**What is needed:** Copy each entry below exactly as it reads.
:: Source material
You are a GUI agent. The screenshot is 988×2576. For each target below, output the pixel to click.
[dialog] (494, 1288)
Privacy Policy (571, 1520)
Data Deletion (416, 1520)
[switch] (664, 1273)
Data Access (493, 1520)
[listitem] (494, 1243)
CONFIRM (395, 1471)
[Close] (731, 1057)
::::
**Answer section:**
You are a GUI agent. The screenshot is 988×2576. For each target below, output the pixel to click.
[dialog] (494, 1288)
Privacy Policy (571, 1520)
Data Deletion (416, 1520)
[switch] (664, 1273)
Data Access (493, 1520)
[listitem] (494, 1243)
CONFIRM (395, 1471)
[Close] (731, 1057)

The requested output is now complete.